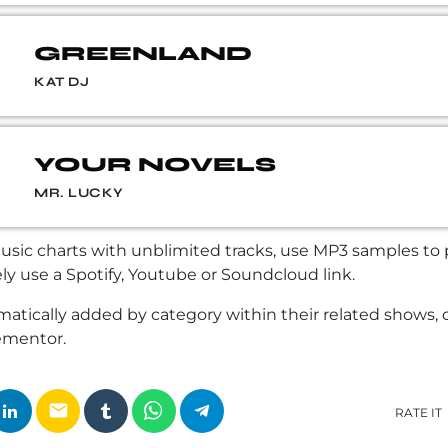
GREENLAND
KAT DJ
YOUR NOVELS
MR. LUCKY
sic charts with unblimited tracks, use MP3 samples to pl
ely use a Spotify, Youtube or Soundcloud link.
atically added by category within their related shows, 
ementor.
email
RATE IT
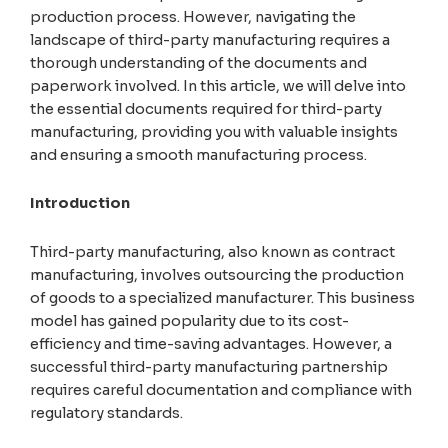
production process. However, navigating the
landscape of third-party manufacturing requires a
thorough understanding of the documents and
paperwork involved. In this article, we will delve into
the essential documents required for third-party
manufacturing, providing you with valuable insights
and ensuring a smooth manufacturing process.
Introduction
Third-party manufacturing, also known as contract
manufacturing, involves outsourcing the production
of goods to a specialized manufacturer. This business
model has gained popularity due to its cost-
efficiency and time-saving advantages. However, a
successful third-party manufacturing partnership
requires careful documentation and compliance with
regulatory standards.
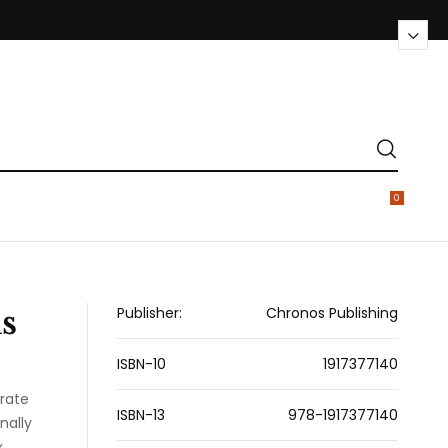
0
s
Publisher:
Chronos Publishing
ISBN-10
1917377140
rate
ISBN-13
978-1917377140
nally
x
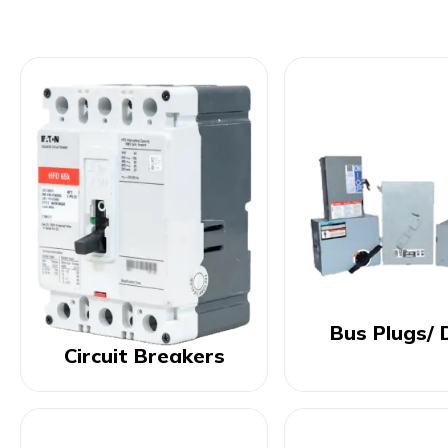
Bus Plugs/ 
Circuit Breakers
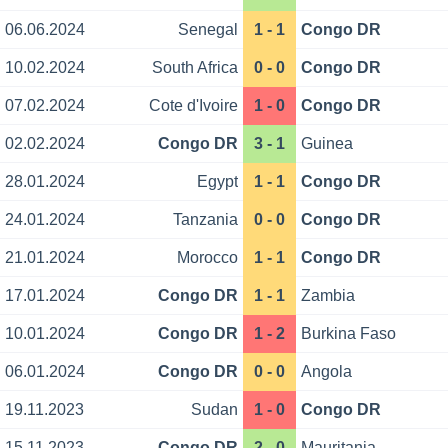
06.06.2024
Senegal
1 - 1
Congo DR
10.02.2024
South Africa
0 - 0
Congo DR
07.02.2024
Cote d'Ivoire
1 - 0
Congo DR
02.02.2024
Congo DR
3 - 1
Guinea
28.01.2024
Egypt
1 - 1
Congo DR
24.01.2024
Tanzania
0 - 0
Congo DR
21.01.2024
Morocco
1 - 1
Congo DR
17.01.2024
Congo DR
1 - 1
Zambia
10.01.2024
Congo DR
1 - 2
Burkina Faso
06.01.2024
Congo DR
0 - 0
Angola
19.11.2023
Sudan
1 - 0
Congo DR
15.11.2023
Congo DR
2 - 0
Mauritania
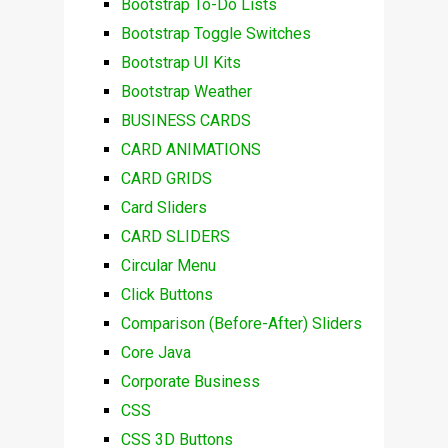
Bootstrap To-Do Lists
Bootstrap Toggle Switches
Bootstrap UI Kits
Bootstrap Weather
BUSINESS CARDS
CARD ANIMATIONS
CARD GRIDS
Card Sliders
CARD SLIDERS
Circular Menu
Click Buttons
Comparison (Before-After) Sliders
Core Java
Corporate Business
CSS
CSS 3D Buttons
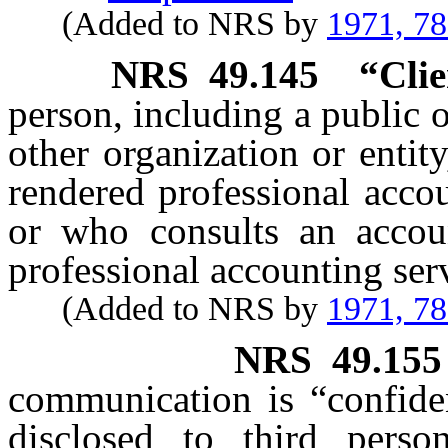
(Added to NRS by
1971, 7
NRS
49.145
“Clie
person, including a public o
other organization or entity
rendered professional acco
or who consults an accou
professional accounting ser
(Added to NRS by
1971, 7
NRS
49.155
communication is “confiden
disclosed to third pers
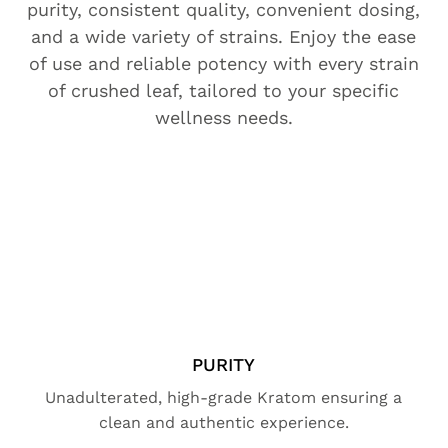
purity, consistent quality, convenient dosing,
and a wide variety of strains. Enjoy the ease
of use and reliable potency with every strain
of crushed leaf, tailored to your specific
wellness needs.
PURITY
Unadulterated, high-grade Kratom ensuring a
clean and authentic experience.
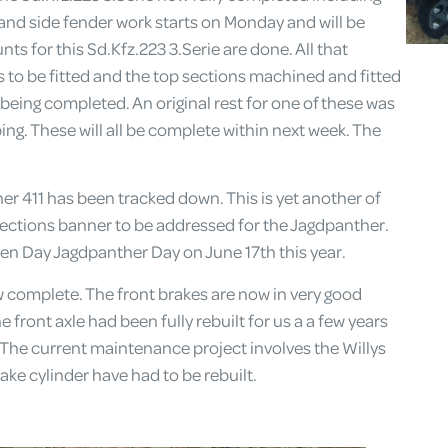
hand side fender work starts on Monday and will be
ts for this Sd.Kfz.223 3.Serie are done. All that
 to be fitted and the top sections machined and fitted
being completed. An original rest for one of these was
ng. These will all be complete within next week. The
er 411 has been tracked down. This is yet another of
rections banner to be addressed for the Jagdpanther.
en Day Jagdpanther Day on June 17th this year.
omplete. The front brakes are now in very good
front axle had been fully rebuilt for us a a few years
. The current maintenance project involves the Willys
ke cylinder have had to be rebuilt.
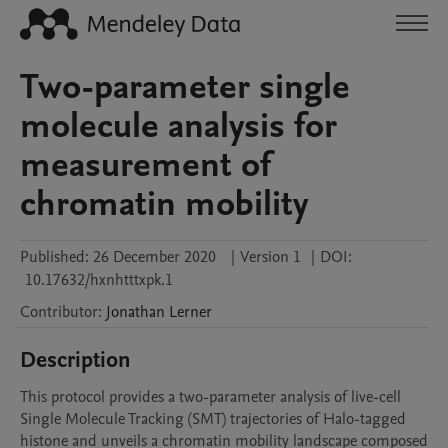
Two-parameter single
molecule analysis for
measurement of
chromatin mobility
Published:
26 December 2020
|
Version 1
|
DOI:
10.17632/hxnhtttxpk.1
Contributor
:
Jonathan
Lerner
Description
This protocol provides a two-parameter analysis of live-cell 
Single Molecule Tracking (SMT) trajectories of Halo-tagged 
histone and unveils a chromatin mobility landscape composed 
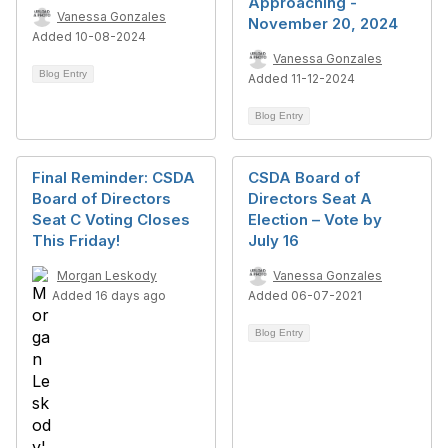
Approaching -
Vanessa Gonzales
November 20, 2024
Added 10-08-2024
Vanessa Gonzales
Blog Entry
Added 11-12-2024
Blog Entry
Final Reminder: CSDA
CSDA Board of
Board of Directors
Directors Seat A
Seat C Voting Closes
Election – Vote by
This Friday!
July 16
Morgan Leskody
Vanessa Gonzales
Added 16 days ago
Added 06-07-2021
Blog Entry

* * *

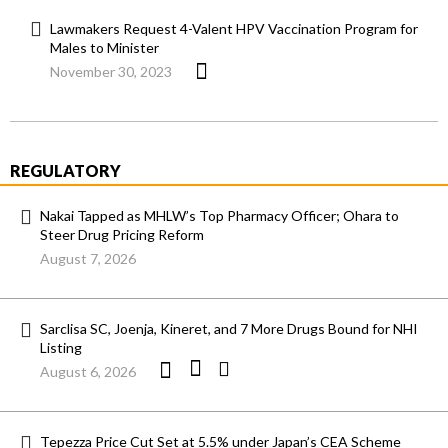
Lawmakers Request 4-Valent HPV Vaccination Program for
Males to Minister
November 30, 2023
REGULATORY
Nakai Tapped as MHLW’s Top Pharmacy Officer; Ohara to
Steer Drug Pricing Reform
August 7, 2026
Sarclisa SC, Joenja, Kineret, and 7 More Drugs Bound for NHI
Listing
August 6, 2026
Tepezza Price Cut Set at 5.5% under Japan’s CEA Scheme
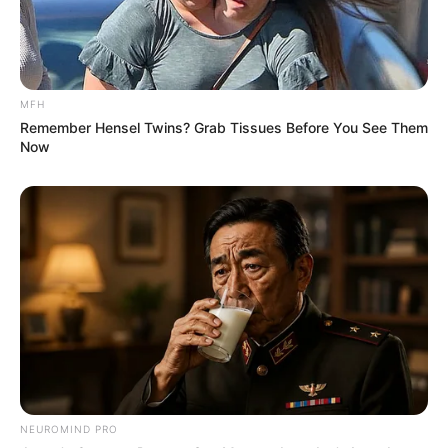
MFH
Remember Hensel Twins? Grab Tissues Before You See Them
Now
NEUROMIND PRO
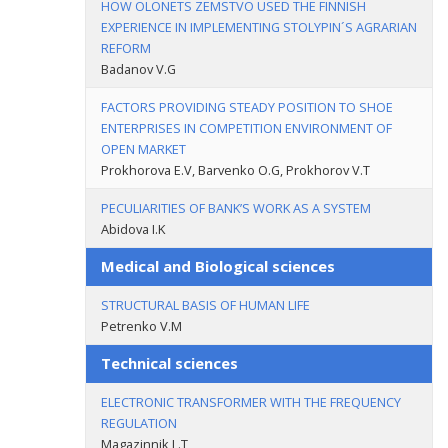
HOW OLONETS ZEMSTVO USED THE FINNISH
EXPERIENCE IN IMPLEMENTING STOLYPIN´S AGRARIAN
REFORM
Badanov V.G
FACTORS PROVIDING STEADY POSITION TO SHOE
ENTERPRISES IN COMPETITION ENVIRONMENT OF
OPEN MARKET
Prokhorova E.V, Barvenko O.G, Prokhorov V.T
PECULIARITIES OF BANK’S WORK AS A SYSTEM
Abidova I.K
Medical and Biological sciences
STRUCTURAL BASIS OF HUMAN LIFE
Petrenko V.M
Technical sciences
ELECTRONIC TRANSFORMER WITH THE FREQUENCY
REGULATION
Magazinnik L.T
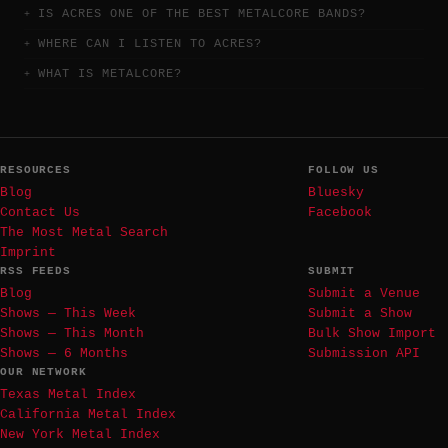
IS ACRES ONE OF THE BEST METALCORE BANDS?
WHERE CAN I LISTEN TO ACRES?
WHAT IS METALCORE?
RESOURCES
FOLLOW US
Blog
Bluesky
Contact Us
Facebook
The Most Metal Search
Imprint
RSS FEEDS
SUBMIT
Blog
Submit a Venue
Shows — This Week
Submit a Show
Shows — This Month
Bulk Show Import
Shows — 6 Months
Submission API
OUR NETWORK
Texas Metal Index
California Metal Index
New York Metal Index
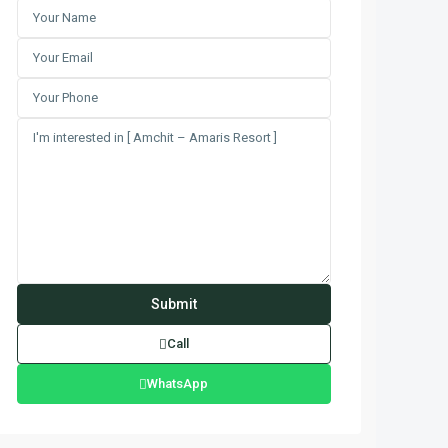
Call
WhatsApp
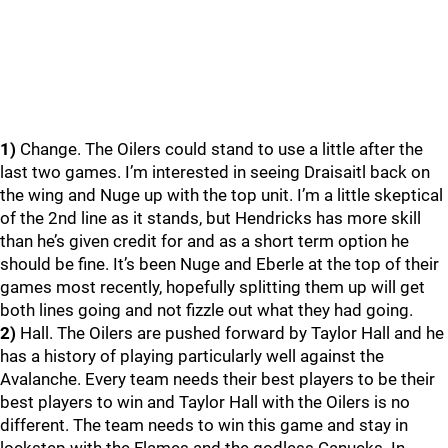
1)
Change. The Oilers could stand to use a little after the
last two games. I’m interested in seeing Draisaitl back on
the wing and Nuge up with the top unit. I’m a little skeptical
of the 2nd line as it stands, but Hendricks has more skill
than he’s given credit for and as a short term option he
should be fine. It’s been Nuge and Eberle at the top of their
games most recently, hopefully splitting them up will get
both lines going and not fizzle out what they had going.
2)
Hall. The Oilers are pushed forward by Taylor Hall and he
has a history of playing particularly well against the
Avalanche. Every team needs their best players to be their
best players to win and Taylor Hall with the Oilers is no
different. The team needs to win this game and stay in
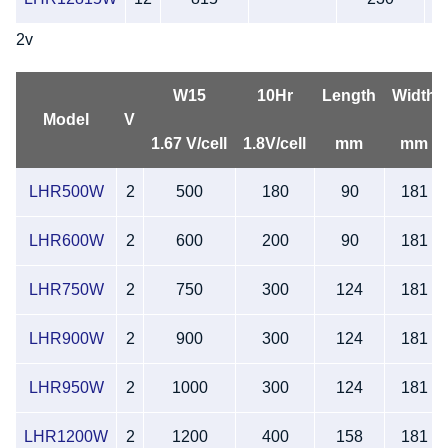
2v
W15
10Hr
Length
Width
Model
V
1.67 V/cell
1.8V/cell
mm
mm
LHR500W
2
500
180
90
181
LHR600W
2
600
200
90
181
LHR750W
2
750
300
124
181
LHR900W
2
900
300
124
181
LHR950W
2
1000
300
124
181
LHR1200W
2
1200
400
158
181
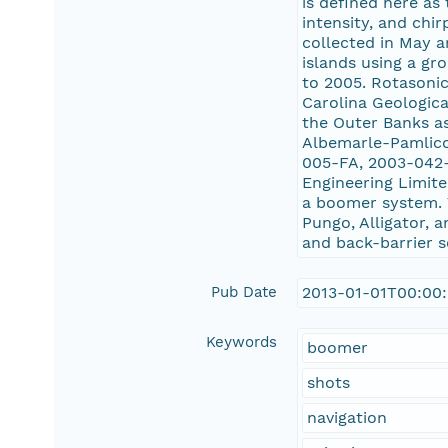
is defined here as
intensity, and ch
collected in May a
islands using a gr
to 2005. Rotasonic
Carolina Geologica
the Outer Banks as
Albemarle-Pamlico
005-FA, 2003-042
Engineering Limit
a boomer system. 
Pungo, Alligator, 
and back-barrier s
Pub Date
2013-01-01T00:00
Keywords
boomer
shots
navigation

--

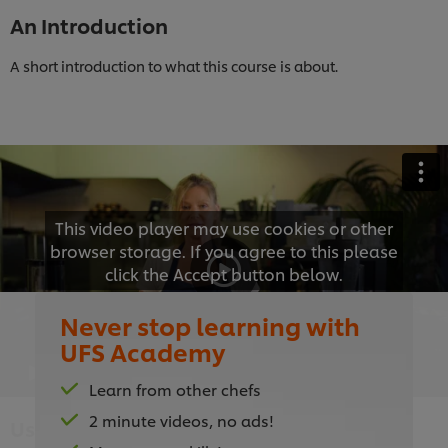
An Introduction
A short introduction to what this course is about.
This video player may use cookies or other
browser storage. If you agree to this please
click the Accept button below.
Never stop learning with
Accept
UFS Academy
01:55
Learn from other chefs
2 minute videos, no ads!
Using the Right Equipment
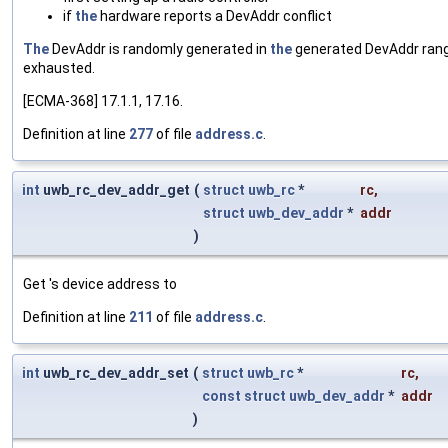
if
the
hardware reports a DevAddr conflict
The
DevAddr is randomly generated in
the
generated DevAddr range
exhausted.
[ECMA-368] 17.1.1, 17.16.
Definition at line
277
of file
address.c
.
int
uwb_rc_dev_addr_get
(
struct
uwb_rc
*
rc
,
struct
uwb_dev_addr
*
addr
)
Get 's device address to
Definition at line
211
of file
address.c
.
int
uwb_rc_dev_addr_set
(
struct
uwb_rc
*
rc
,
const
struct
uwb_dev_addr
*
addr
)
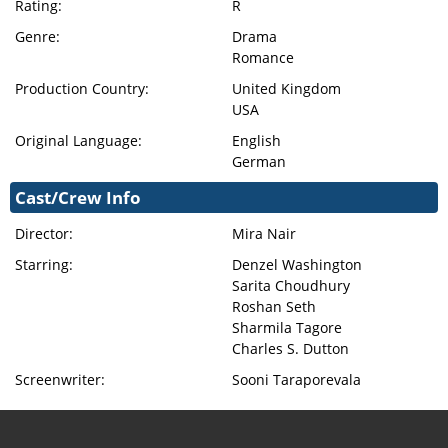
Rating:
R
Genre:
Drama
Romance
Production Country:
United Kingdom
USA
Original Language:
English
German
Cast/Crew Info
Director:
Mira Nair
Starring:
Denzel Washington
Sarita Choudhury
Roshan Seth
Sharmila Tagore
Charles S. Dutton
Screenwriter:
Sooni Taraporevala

▶ Task brief: Copy out every line from the material above where the string "team" turns up.

▶ Problem solution:
Avalanche. Every team needs their best players to be their
different. The team needs to win this game and stay in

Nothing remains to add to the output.